→ **TASK GOAL**
An exact copy of the records is needed; please leave the images out.

→ **Saved entries**
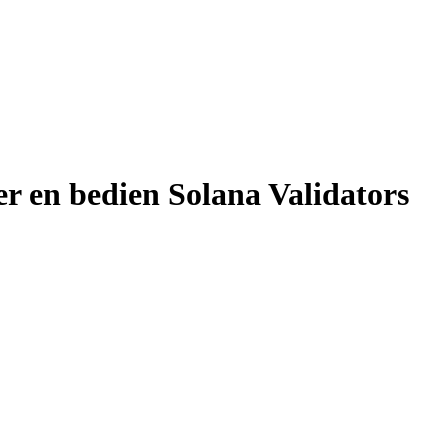
r en bedien Solana Validators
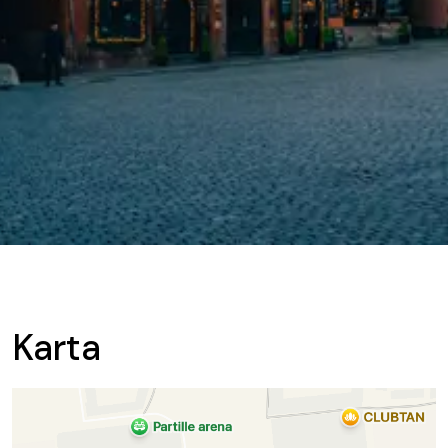
Karta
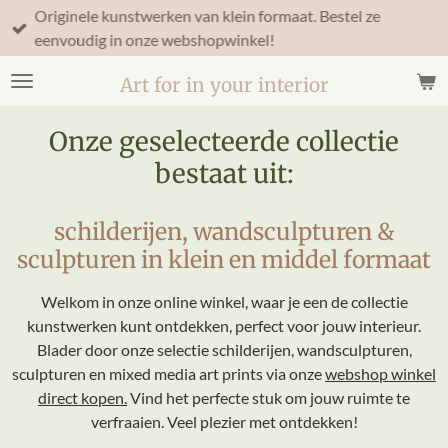
Originele kunstwerken van klein formaat. Bestel ze
Ga
eenvoudig in onze webshopwinkel!
direct
naar
Art for in your interior
de
hoofdinhoud
Onze geselecteerde collectie
bestaat uit:
schilderijen, wandsculpturen &
sculpturen in klein en middel formaat
Welkom in onze online winkel, waar je een de collectie
kunstwerken kunt ontdekken, perfect voor jouw interieur.
Blader door onze selectie schilderijen, wandsculpturen,
sculpturen en mixed media art prints via onze
webshop winkel
direct kopen.
Vind het perfecte stuk om jouw ruimte te
verfraaien. Veel plezier met ontdekken!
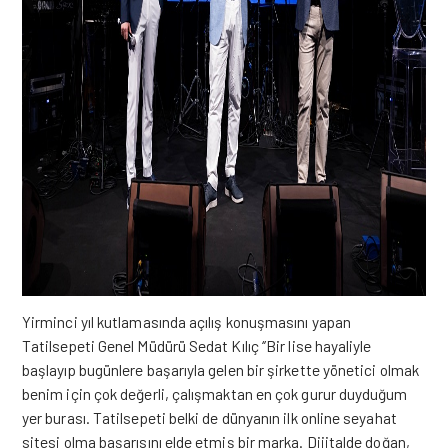
Yirminci yıl kutlamasında açılış konuşmasını yapan
Tatilsepeti Genel Müdürü Sedat Kılıç ‘’Bir lise hayaliyle
başlayıp bugünlere başarıyla gelen bir şirkette yönetici olmak
benim için çok değerli, çalışmaktan en çok gurur duyduğum
yer burası. Tatilsepeti belki de dünyanın ilk online seyahat
sitesi olma başarısını elde etmiş bir marka. Dijitalde doğan,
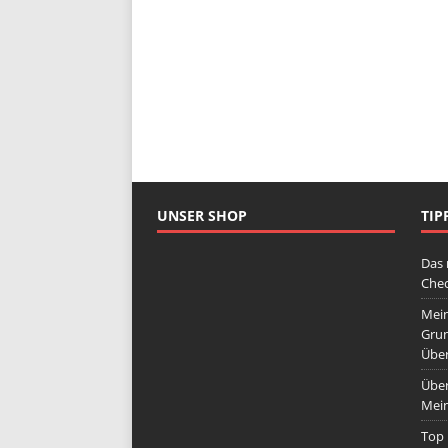
UNSER SHOP
TIP
Das 
Chec
Mein
Grun
Übe
Über
Mein
Top 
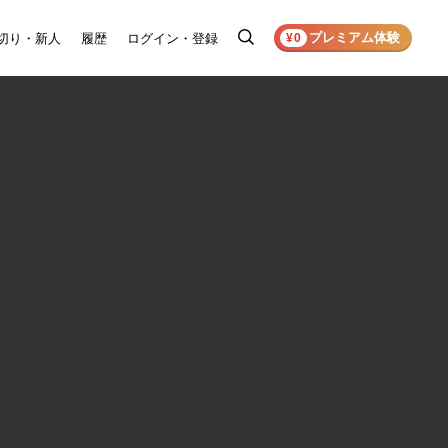
プレミアム体験
切り・新人
履歴
ログイン・登録
検
¥0
索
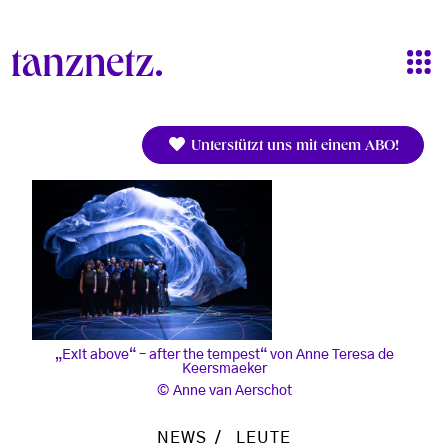
Direkt zum Inhalt
Unterstützt uns mit einem ABO!
„Exit above“ – after the tempest“ von Anne Teresa de
Keersmaeker
Anne van Aerschot
NEWS
LEUTE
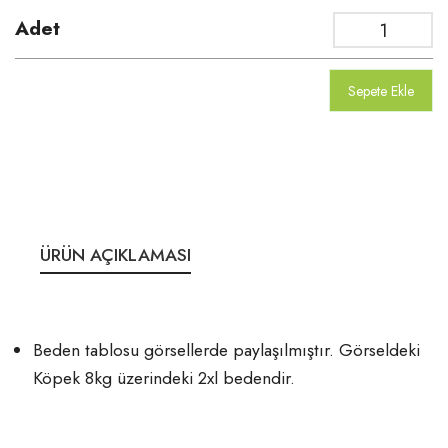
Adet
Sepete Ekle
ÜRÜN AÇIKLAMASI
Beden tablosu görsellerde paylaşılmıştır. Görseldeki
Köpek 8kg üzerindeki 2xl bedendir.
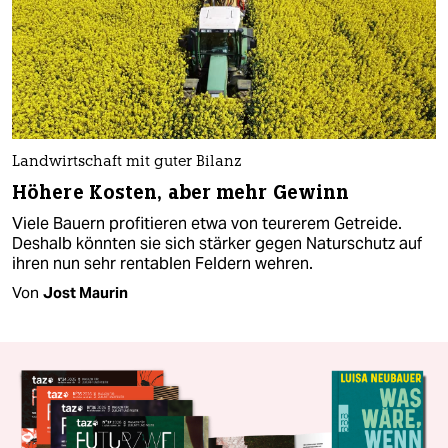
Landwirtschaft mit guter Bilanz
Höhere Kosten, aber mehr Gewinn
Viele Bauern profitieren etwa von teurerem Getreide.
Deshalb könnten sie sich stärker gegen Naturschutz auf
ihren nun sehr rentablen Feldern wehren.
Von
Jost Maurin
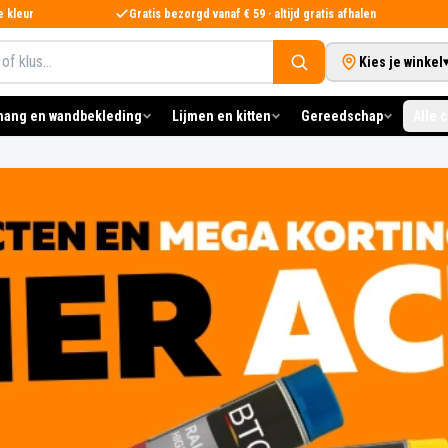
e kleur
Gratis bezorgd vanaf € 59 · altijd gratis afhalen
Kies je winkel
hang en wandbekleding
Lijmen en kitten
Gereedschap
Alle 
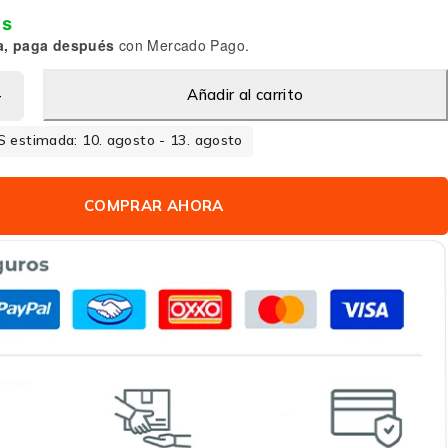
is
a, paga después
con Mercado Pago.
Añadir al carrito
 estimada: 10. agosto - 13. agosto
COMPRAR AHORA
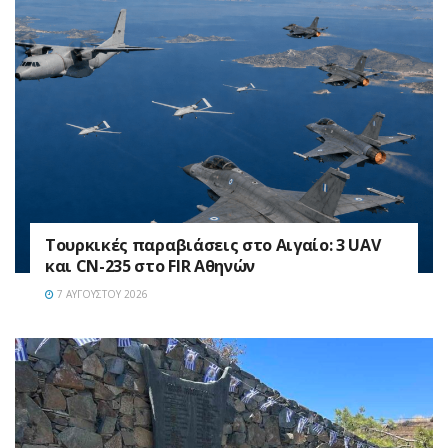
Τουρκικές παραβιάσεις στο Αιγαίο: 3 UAV
και CN-235 στο FIR Αθηνών
7 ΑΥΓΟΎΣΤΟΥ 2026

→ **TASK OUTPUT**
r en bedien Solana Validators
Karta
Originele kunstwerken van klein formaat. Bestel ze
Ga
eenvoudig in onze webshopwinkel!
direct
naar
Art for in your interior
de
hoofdinhoud
Onze geselecteerde collectie
bestaat uit:
schilderijen, wandsculpturen &
sculpturen in klein en middel formaat
Welkom in onze online winkel, waar je een de collectie
kunstwerken kunt ontdekken, perfect voor jouw interieur.
Blader door onze selectie schilderijen, wandsculpturen,
sculpturen en mixed media art prints via onze
webshop winkel
direct kopen.
Vind het perfecte stuk om jouw ruimte te
verfraaien. Veel plezier met ontdekken!
Yirminci yıl kutlamasında açılış konuşmasını yapan
Tatilsepeti Genel Müdürü Sedat Kılıç ‘’Bir lise hayaliyle
başlayıp bugünlere başarıyla gelen bir şirkette yönetici olmak
benim için çok değerli, çalışmaktan en çok gurur duyduğum
yer burası. Tatilsepeti belki de dünyanın ilk online seyahat
sitesi olma başarısını elde etmiş bir marka. Dijitalde doğan,
UNSER SHOP
TIP
Das 
Chec
Mein
Grun
Übe
Über
Mein
Top 
プレミアム体験
切り・新人
履歴
ログイン・登録
検
¥0
索
Direkt zum Inhalt
Unterstützt uns mit einem ABO!
„Exit above“ – after the tempest“ von Anne Teresa de
Keersmaeker
Anne van Aerschot
NEWS
LEUTE
Adet
Sepete Ekle
ÜRÜN AÇIKLAMASI
Beden tablosu görsellerde paylaşılmıştır. Görseldeki
Köpek 8kg üzerindeki 2xl bedendir.
Landwirtschaft mit guter Bilanz
Höhere Kosten, aber mehr Gewinn
Viele Bauern profitieren etwa von teurerem Getreide.
Deshalb könnten sie sich stärker gegen Naturschutz auf
ihren nun sehr rentablen Feldern wehren.
Von
Jost Maurin
e kleur
Gratis bezorgd vanaf € 59 · altijd gratis afhalen
Kies je winkel
hang en wandbekleding
Lijmen en kitten
Gereedschap
Alle 
is
a, paga después
con Mercado Pago.
Añadir al carrito
 estimada: 10. agosto - 13. agosto
COMPRAR AHORA
Τουρκικές παραβιάσεις στο Αιγαίο: 3 UAV
και CN-235 στο FIR Αθηνών
7 ΑΥΓΟΎΣΤΟΥ 2026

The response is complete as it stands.